Judge blocks 100-day break in deportation, a blow to Biden’s immigration agenda

In the first legal challenge to the Biden government’s immigration agenda, a Texas federal judge temporarily blocked a 100-day break from deportations.

The US District Court for the Southern District of Texas on Tuesday issued a nationwide temporary 14-day restraining order requested by the state attorney general that would prevent the policy from being enforced, which was issued by the Department of Homeland Security hours after President Biden took office. The order will remain in effect until the judge considers a broader injunction request.

The judge, Drew B. Tipton, who was appointed by former President Donald J. Trump, said in his decision that suspending deportations would violate a provision of immigration status, as well as another law that required agencies to provide a rational explanation for your political decisions.

The immigration law states that people with final removal orders from the United States must be deported within 90 days. The court found that the 100-day break breached that requirement and that the mandatory language of immigration law should not be “neutralized by the broad discretion of the federal government”.

The court also found that the agency’s memorandum violated a separate law that required agencies to provide a logical and rational reason for their policy changes. The judge determined that the Department of Homeland Security was in conflict with the Administrative Procedure Law because it did not provide adequate justification for temporarily suspending deportations.

Immediately after taking office, Biden began to dismantle some of his predecessor’s initiatives aimed at curbing legal and illegal immigration to the United States. The president issued a series of executive orders, including one to lift a travel ban that targeted Muslim-majority countries.

Immigration advocates challenged many of Trump’s policies in federal court, and Judge Tipton’s decision on Tuesday signaled that immigration hawks may also sue to thwart Biden’s initiatives.

“The court order shows the difficult battle that President Biden has in trying to reverse the immigration restrictions of the previous government,” said Stephen Yale-Loehr, immigration lawyer and professor at Cornell Law School. “A single judge can interrupt a federal agency’s effort to review and redefine the priority of its immigration policies.”

Following the decision on Tuesday, Texas Attorney General Ken Paxton said on Twitter that was a victory against the left.

“Texas is the FIRST state in the country to file a lawsuit against administrator Biden. AND WE WON, ”wrote Paxton, a Republican, who is under federal investigation on charges of bribery and abuse of power raised by former advisers.

“Within 6 days of Biden’s tenure, Texas STOPped his freeze on illegal deportations,” wrote Paxton. “This was a seditious uprising on the left. And my team and I stopped. “

On a Letter last week, for David Pekoske, the interim secretary of homeland security, Paxton called the plan “a total abdication of the Department of Homeland Security’s obligation to enforce federal immigration law” that “would seriously and irreparably harm the state of Texas and its citizens. ”

Thousands of immigrants in detention centers have deportation orders that can be executed once their legal remedies are exhausted. Thousands more who live in the interior of the country could be arrested because they have pending deportation orders.

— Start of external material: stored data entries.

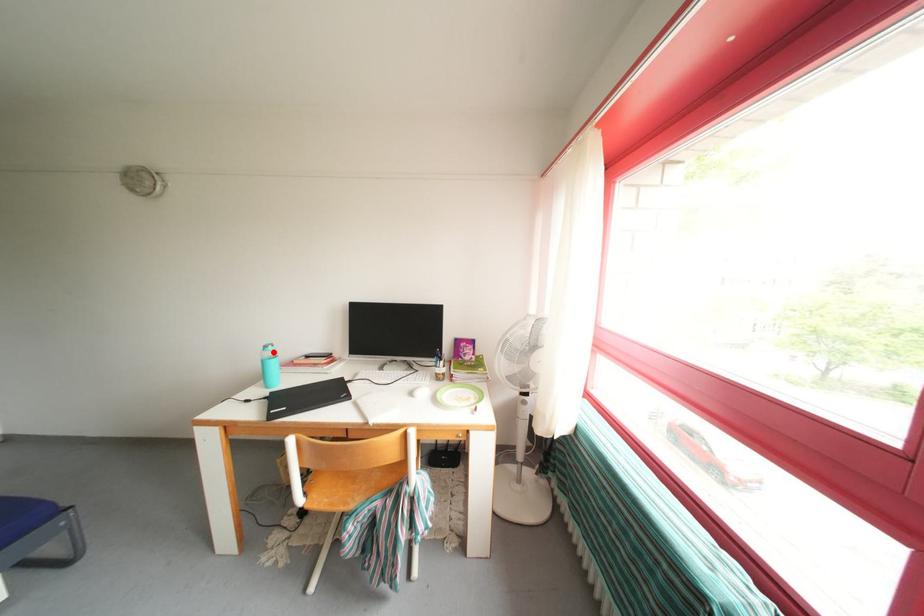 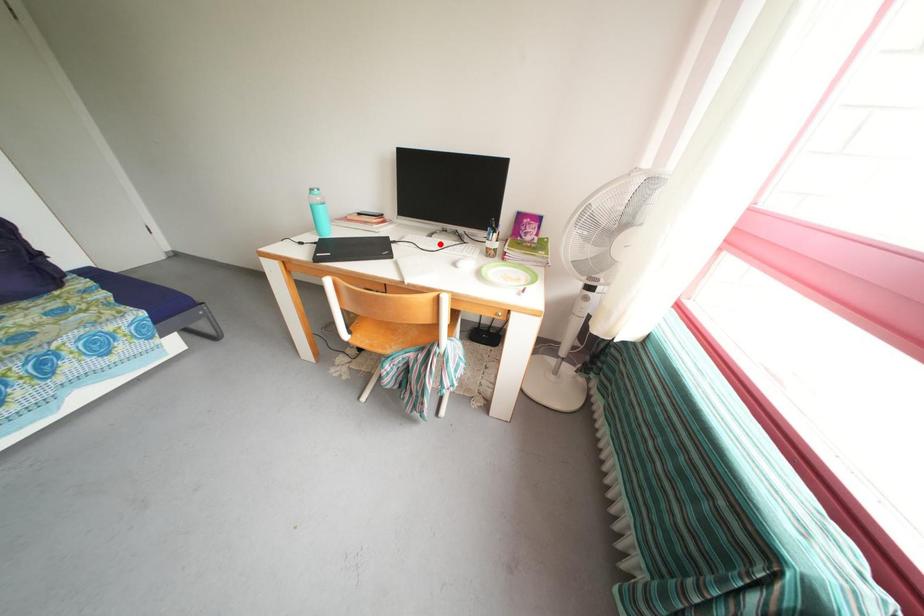 I am providing you with two images of the same scene from different viewpoints. A red point is marked on the first image and another point is marked on the second image. Are the points marked in image1 and image2 representing the same 3D position?

No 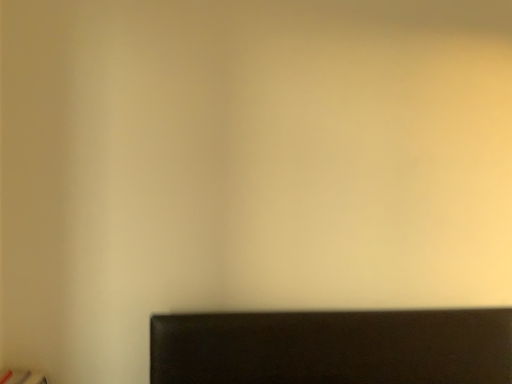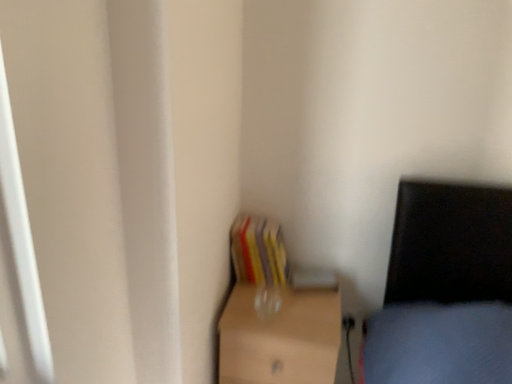 Question: How did the camera likely rotate when shooting the video?

Choices:
 (A) rotated left
 (B) rotated right

Answer: (A) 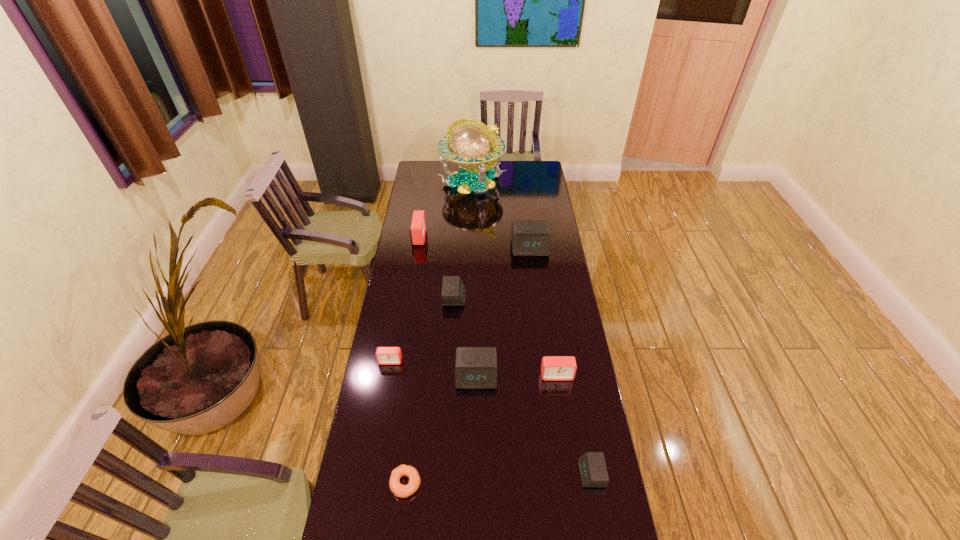 Locate an element on the screen. The width and height of the screenshot is (960, 540). free space located 0.290m on the front-facing side of the smallest red alarm clock is located at coordinates (377, 438).

Identify the location of free space located 0.310m on the front-facing side of the nearest black alarm clock. The width and height of the screenshot is (960, 540). (481, 474).

At what (x,y) coordinates should I click in order to perform the action: click on vacant space located on the front-facing side of the nearest black alarm clock. Please return your answer as a coordinate pair (x, y). Looking at the image, I should click on (564, 474).

Identify the location of free spot located on the front-facing side of the nearest black alarm clock. (453, 474).

This screenshot has height=540, width=960. What are the coordinates of `free point located 0.190m on the right of the shortest object` in the screenshot? It's located at (482, 483).

You are a GUI agent. You are given a task and a screenshot of the screen. Output one action in this format:
    pyautogui.click(x=<x>, y=<y>)
    Task: Click on the object at the far edge
    Image resolution: width=960 pixels, height=540 pixels.
    Given the screenshot: What is the action you would take?
    pyautogui.click(x=472, y=145)

At what (x,y) coordinates should I click in order to perform the action: click on globe that is at the left edge. Please return your answer as a coordinate pair (x, y). Looking at the image, I should click on (472, 145).

Identify the location of doughnut that is at the left edge. (400, 490).

Locate an element on the screen. object at the far left corner is located at coordinates (472, 145).

Identify the location of free space at the far edge of the desktop. This screenshot has width=960, height=540. (441, 179). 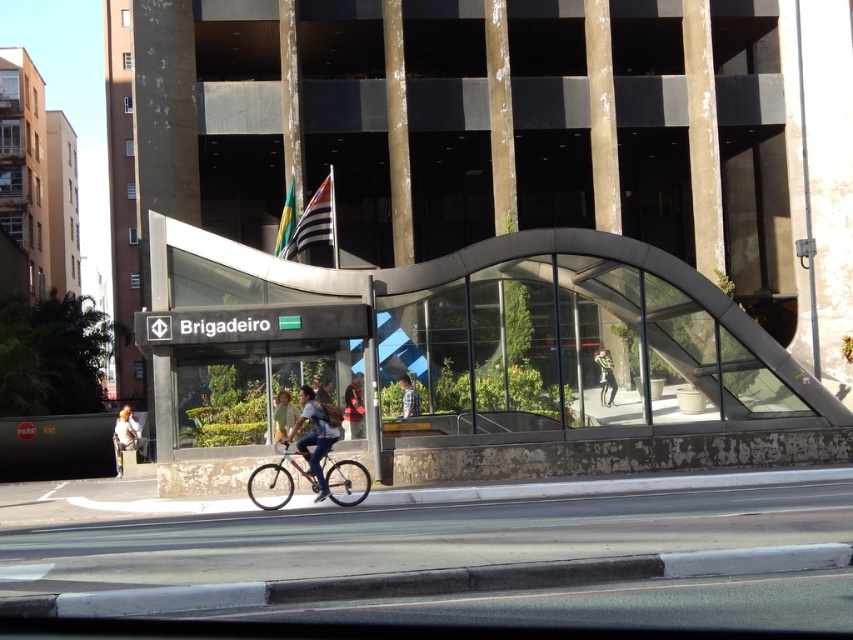 Question: Is silver metallic bicycle at center positioned before black and white striped pants at center?

Choices:
 (A) yes
 (B) no

Answer: (A)

Question: Which of these objects is positioned closest to the denim jacket at center?

Choices:
 (A) light blue jeans at center
 (B) orange fabric shirt at lower left
 (C) red fabric jacket at center

Answer: (C)

Question: Can you confirm if silver metallic bicycle at center is thinner than orange fabric shirt at lower left?

Choices:
 (A) no
 (B) yes

Answer: (B)

Question: Does silver metallic bicycle at center have a lesser width compared to denim jacket at center?

Choices:
 (A) no
 (B) yes

Answer: (A)

Question: Which point is farther to the camera?

Choices:
 (A) orange fabric shirt at lower left
 (B) light brown leather jacket at center
 (C) silver metallic bicycle at center
 (D) black and white striped pants at center

Answer: (A)

Question: Among these objects, which one is nearest to the camera?

Choices:
 (A) light brown leather jacket at center
 (B) denim jacket at center
 (C) silver metallic bicycle at center
 (D) orange fabric shirt at lower left

Answer: (C) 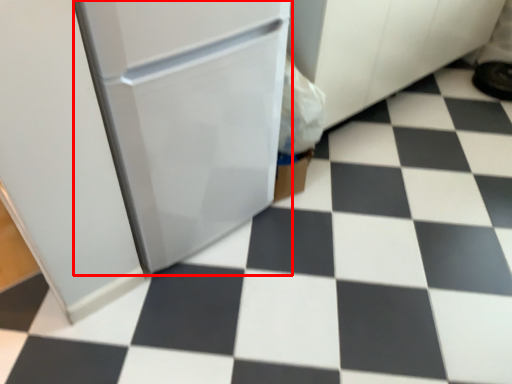 Question: Where is appliance (annotated by the red box) located in relation to footwear in the image?

Choices:
 (A) right
 (B) left

Answer: (B) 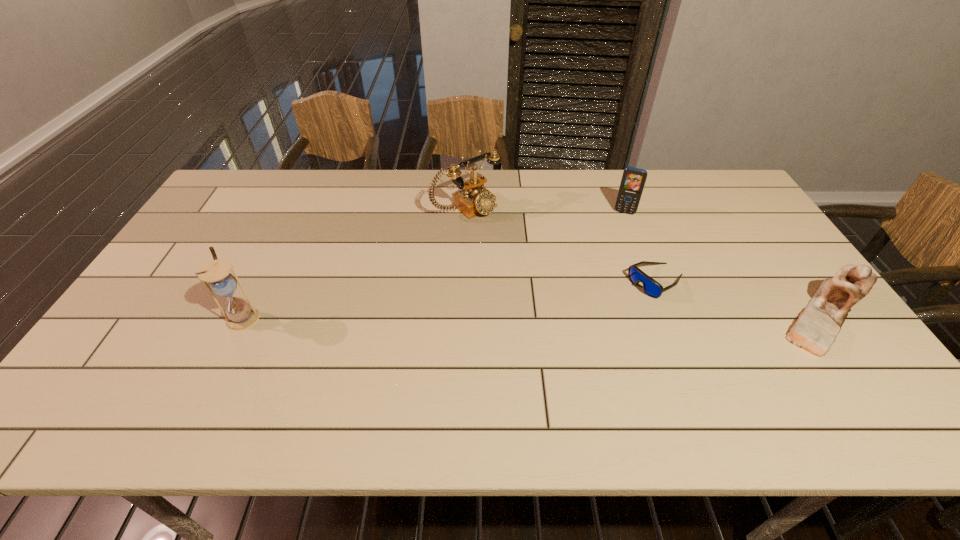 Locate an element on the screen. Image resolution: width=960 pixels, height=540 pixels. free space on the desktop that is between the leftmost object and the figurine and is positioned on the screen of the cellular telephone is located at coordinates (597, 316).

Locate an element on the screen. free spot on the desktop that is between the leftmost object and the figurine and is positioned on the front-facing side of the sunglasses is located at coordinates (600, 316).

Find the location of `vacant space on the desktop that is between the leftmost object and the rightmost object and is positioned on the dial number of the second object from left to right`. vacant space on the desktop that is between the leftmost object and the rightmost object and is positioned on the dial number of the second object from left to right is located at coordinates (595, 316). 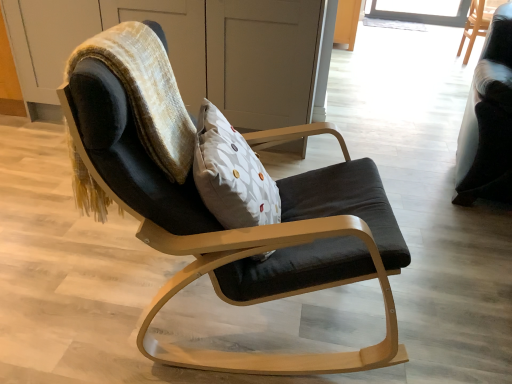 Question: From a real-world perspective, is white dotted pillow at center located beneath velvet black chair at center, which is the 3th chair in right-to-left order?

Choices:
 (A) yes
 (B) no

Answer: (B)

Question: Can you confirm if white dotted pillow at center is bigger than velvet black chair at center, which is the 3th chair in right-to-left order?

Choices:
 (A) no
 (B) yes

Answer: (A)

Question: Is white dotted pillow at center with velvet black chair at center, marked as the third chair in a back-to-front arrangement?

Choices:
 (A) yes
 (B) no

Answer: (B)

Question: From the image's perspective, is white dotted pillow at center beneath velvet black chair at center, the first chair from the front?

Choices:
 (A) yes
 (B) no

Answer: (B)

Question: Is white dotted pillow at center positioned far away from velvet black chair at center, marked as the third chair in a back-to-front arrangement?

Choices:
 (A) yes
 (B) no

Answer: (B)

Question: Does white dotted pillow at center lie behind velvet black chair at center, marked as the first chair in a left-to-right arrangement?

Choices:
 (A) yes
 (B) no

Answer: (A)

Question: Is matte wood dresser at center bigger than black fabric chair at upper right, the first chair in the right-to-left sequence?

Choices:
 (A) no
 (B) yes

Answer: (B)

Question: Is matte wood dresser at center oriented away from black fabric chair at upper right, positioned as the third chair in left-to-right order?

Choices:
 (A) no
 (B) yes

Answer: (A)

Question: From the image's perspective, is matte wood dresser at center on black fabric chair at upper right, which appears as the 1th chair when viewed from the back?

Choices:
 (A) no
 (B) yes

Answer: (A)

Question: From a real-world perspective, is matte wood dresser at center positioned under black fabric chair at upper right, positioned as the third chair in left-to-right order, based on gravity?

Choices:
 (A) no
 (B) yes

Answer: (A)

Question: Considering the relative sizes of matte wood dresser at center and black fabric chair at upper right, which appears as the 1th chair when viewed from the back, in the image provided, is matte wood dresser at center taller than black fabric chair at upper right, which appears as the 1th chair when viewed from the back,?

Choices:
 (A) yes
 (B) no

Answer: (A)

Question: Is matte wood dresser at center placed right next to black fabric chair at upper right, positioned as the 3th chair in front-to-back order?

Choices:
 (A) no
 (B) yes

Answer: (A)

Question: From the image's perspective, is matte wood dresser at center beneath velvet black bean bag chair at upper left?

Choices:
 (A) yes
 (B) no

Answer: (B) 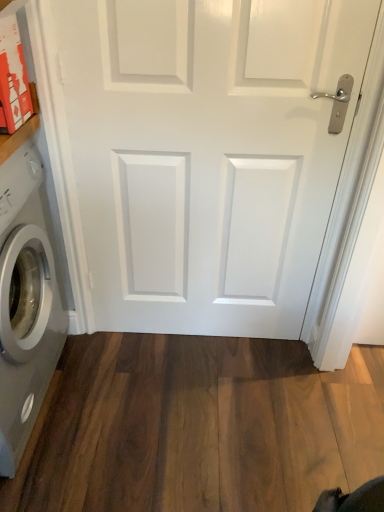 Question: From a real-world perspective, is white plastic washing machine at left positioned above or below brown wood flooring at lower center?

Choices:
 (A) below
 (B) above

Answer: (B)

Question: Does point (36, 151) appear closer or farther from the camera than point (119, 507)?

Choices:
 (A) farther
 (B) closer

Answer: (A)

Question: Which of these objects is positioned farthest from the brown wood flooring at lower center?

Choices:
 (A) white glossy door at center
 (B) white plastic washing machine at left

Answer: (A)

Question: Which is nearer to the brown wood flooring at lower center?

Choices:
 (A) white glossy door at center
 (B) white plastic washing machine at left

Answer: (B) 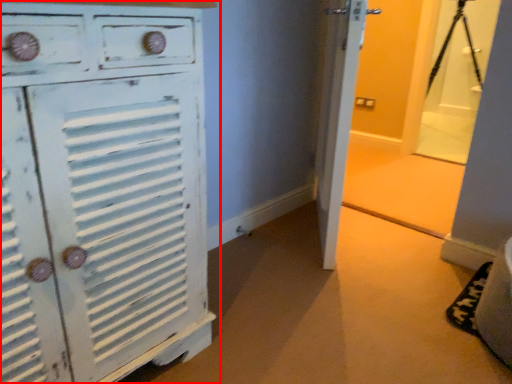 Question: From the image's perspective, considering the relative positions of chest of drawers (annotated by the red box) and tripod in the image provided, where is chest of drawers (annotated by the red box) located with respect to the staircase?

Choices:
 (A) above
 (B) below

Answer: (B) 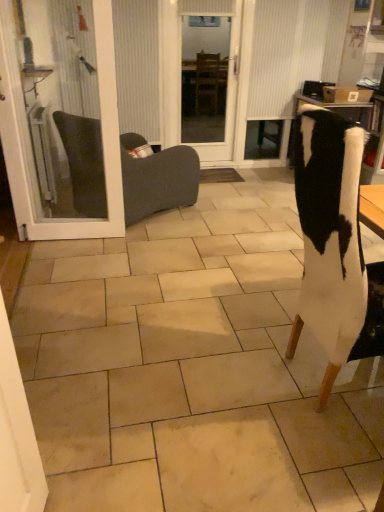 Question: From a real-world perspective, does white textured curtain at upper center sit lower than white glass door at left?

Choices:
 (A) no
 (B) yes

Answer: (A)

Question: Considering the relative positions of white textured curtain at upper center and white glass door at left in the image provided, is white textured curtain at upper center to the right of white glass door at left from the viewer's perspective?

Choices:
 (A) no
 (B) yes

Answer: (B)

Question: Does white textured curtain at upper center touch white glass door at left?

Choices:
 (A) yes
 (B) no

Answer: (B)

Question: Is white textured curtain at upper center not close to white glass door at left?

Choices:
 (A) no
 (B) yes

Answer: (B)

Question: Is white textured curtain at upper center positioned behind white glass door at left?

Choices:
 (A) yes
 (B) no

Answer: (A)

Question: From the image's perspective, is white textured curtain at upper center above white glass door at left?

Choices:
 (A) no
 (B) yes

Answer: (B)

Question: Does transparent glass door at center have a lesser width compared to dark gray fabric chair at left, which ranks as the 2th chair in right-to-left order?

Choices:
 (A) yes
 (B) no

Answer: (A)

Question: Considering the relative positions of transparent glass door at center and dark gray fabric chair at left, which is the second chair in front-to-back order, in the image provided, is transparent glass door at center to the left of dark gray fabric chair at left, which is the second chair in front-to-back order, from the viewer's perspective?

Choices:
 (A) yes
 (B) no

Answer: (B)

Question: Is transparent glass door at center next to dark gray fabric chair at left, which ranks as the 2th chair in right-to-left order?

Choices:
 (A) yes
 (B) no

Answer: (B)

Question: Could dark gray fabric chair at left, which is the second chair in front-to-back order, be considered to be inside transparent glass door at center?

Choices:
 (A) no
 (B) yes

Answer: (A)

Question: Does transparent glass door at center lie in front of dark gray fabric chair at left, which is the 1th chair in back-to-front order?

Choices:
 (A) yes
 (B) no

Answer: (B)

Question: Is transparent glass door at center oriented away from dark gray fabric chair at left, acting as the 1th chair starting from the left?

Choices:
 (A) no
 (B) yes

Answer: (A)

Question: Can you confirm if dark gray fabric chair at left, which is the second chair in front-to-back order, is positioned to the left of white glass door at left?

Choices:
 (A) yes
 (B) no

Answer: (B) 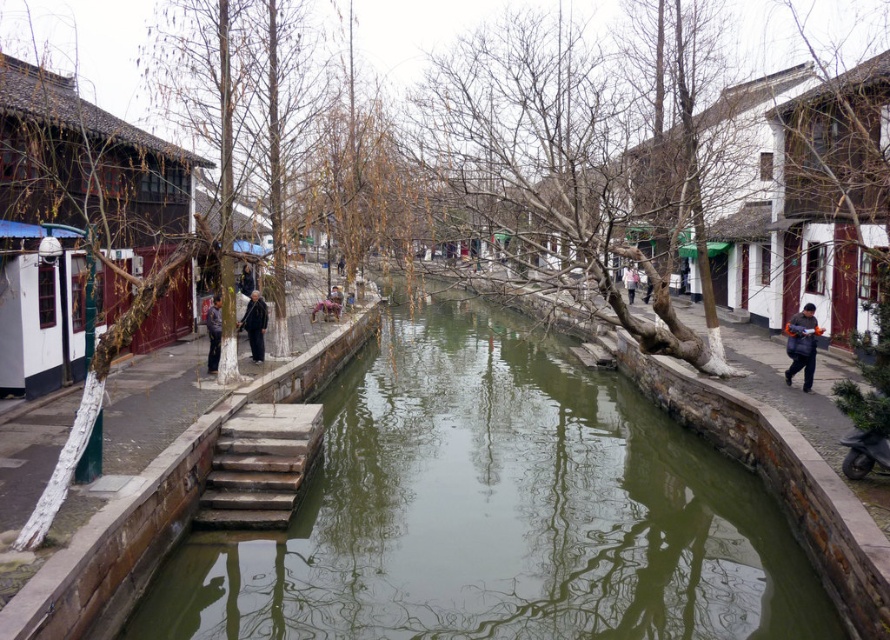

The Biden government said the break was meant to allow time for an internal review. The moratorium will cover most immigrants facing deportation, unless they arrived in the United States after November 1, 2020, are suspected of committing acts of terrorism or espionage, or pose a threat to national security.

“We are confident that, as the case progresses, it will become clear that this measure was fully appropriate to order a temporary pause to allow the agency to carefully review its policies, procedures and enforcement priorities – while allowing for a greater focus on threats to public security and national security, ”a White House spokesman said on Tuesday. “President Biden remains committed to taking immediate steps to reform our immigration system to ensure that it upholds American values, while keeping our communities safe.